Slow Conformational Exchange between Partially Folded and Near-Native States of Ubiquitin: Evidence for a Multistate Folding Model.

The mechanism by which small proteins fold, i.e., via intermediates or via a two-state mechanism, is a subject of intense investigation. Intermediate states in the folding pathways of these proteins are sparsely populated due to transient lifetimes under normal conditions rendering them transparent to a majority of the biophysical methods employed for structural, thermodynamic, and kinetic characterization, which attributes are essential for understanding the cooperative folding/unfolding of such proteins. Dynamic NMR spectroscopy has enabled the characterization of folding intermediates of ubiquitin that exist in equilibrium under conditions of low pH and denaturants. At low pH, an unlocked state defined as N' is in fast exchange with an invisible state, U″, as observed by CEST NMR. Addition of urea to ubiquitin at pH 2 creates two new states F' and U', which are in slow exchange (k_F'→U' = 0.14 and k_U'→F' = 0.28 s^-1) as indicated by longitudinal ZZ-magnetization exchange spectroscopy.

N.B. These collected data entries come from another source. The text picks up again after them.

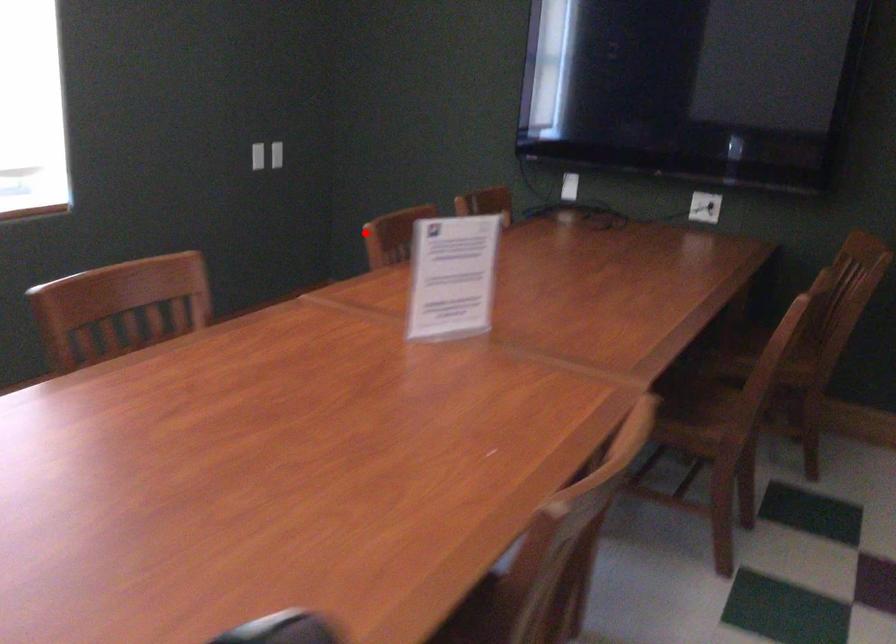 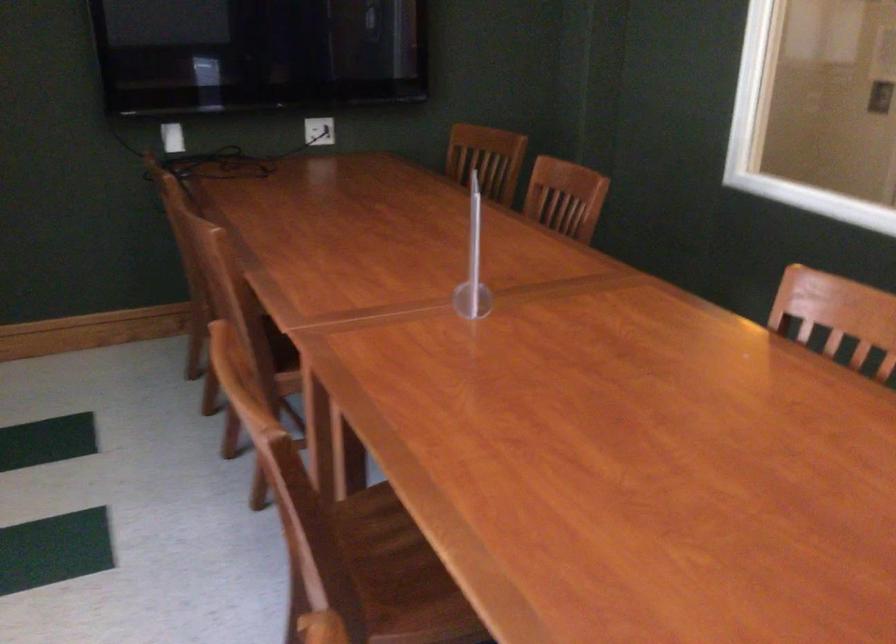 Question: I am providing you with two images of the same scene from different viewpoints. Image1 has a red point marked. In image2, the corresponding 3D location appears at what relative position? Reply with the corresponding letter.

Choices:
 (A) Closer
 (B) Farther

Answer: (A) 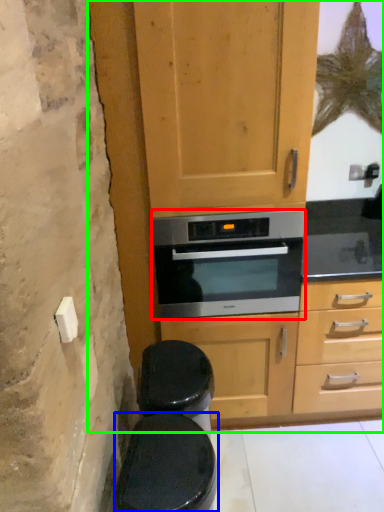 Question: Based on their relative distances, which object is farther from oven (highlighted by a red box)? Choose from toilet bowl (highlighted by a blue box) and dresser (highlighted by a green box).

Choices:
 (A) toilet bowl
 (B) dresser

Answer: (A)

High-resolution solution NMR structures of F' show it to be in an "unlocked" conformation with measurable changes in rotational diffusion, translational diffusion, and rotational correlational times. U' is characterized by the presence of just the highly conserved N-terminal β1-β2 hairpin. The folding of ubiquitin is cooperative and is nucleated by the formation of an N-terminal β-hairpin followed by significant hydrophobic collapse of the protein core resulting in the formation of bulk of the secondary structural elements stabilized by extensive tertiary contacts. U' and F' may thus be described as early and late folding intermediates in the ubiquitin folding pathway.